+++ Supplied material

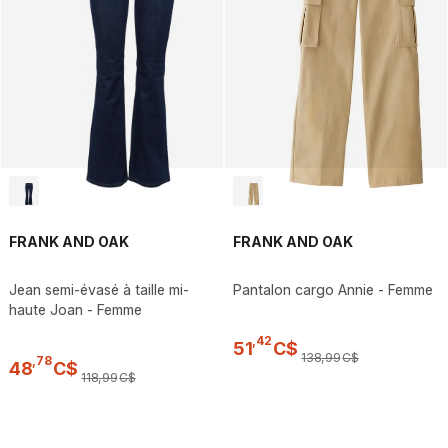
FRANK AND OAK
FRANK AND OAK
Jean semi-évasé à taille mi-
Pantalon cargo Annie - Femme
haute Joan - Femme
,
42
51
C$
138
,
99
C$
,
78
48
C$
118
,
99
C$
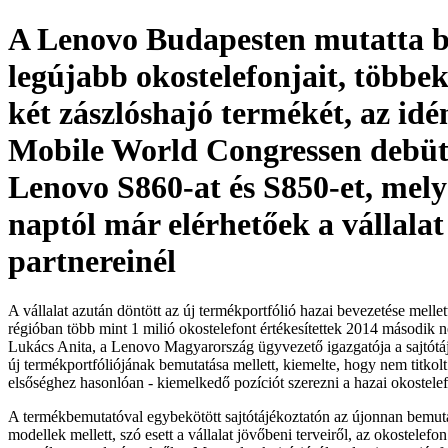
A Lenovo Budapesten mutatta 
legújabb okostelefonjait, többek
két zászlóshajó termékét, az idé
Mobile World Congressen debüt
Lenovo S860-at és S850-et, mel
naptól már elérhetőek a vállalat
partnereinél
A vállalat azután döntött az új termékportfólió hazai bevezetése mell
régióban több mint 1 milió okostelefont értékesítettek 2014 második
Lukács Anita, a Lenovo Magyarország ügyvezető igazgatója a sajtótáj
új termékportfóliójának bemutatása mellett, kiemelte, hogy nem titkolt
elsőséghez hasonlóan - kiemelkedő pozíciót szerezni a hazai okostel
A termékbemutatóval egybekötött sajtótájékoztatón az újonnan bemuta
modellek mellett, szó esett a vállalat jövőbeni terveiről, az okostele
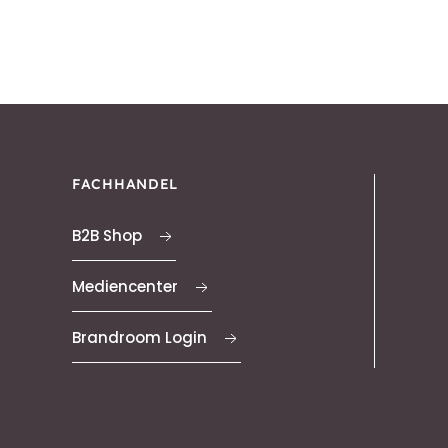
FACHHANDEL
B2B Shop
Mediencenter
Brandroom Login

++++++
+++ Supplied material

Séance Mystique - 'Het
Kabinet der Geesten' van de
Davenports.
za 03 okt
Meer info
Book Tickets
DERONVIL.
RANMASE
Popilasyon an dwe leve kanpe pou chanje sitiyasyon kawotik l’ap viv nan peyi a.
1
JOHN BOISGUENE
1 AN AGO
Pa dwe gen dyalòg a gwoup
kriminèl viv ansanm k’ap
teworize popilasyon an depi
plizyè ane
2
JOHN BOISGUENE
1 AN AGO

++++++
+++ Supplied material

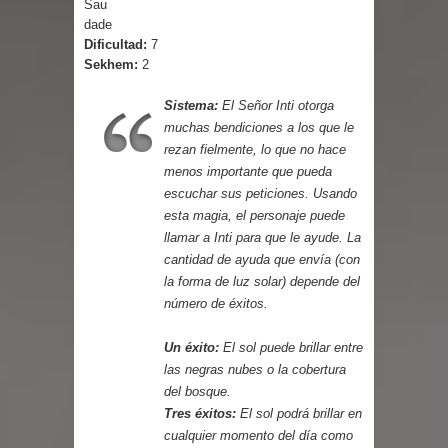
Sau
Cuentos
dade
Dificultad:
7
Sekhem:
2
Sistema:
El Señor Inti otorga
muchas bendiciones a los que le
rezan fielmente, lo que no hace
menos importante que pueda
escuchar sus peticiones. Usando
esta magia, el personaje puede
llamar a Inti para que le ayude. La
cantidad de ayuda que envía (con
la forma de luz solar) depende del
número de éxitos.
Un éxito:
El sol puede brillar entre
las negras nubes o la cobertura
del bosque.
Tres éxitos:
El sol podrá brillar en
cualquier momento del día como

++++++

Task description ▸ When "hazai" shows up in a line of the material, report that line.

Reply to the task ▸
A vállalat azután döntött az új termékportfólió hazai bevezetése mell
elsőséghez hasonlóan - kiemelkedő pozíciót szerezni a hazai okostel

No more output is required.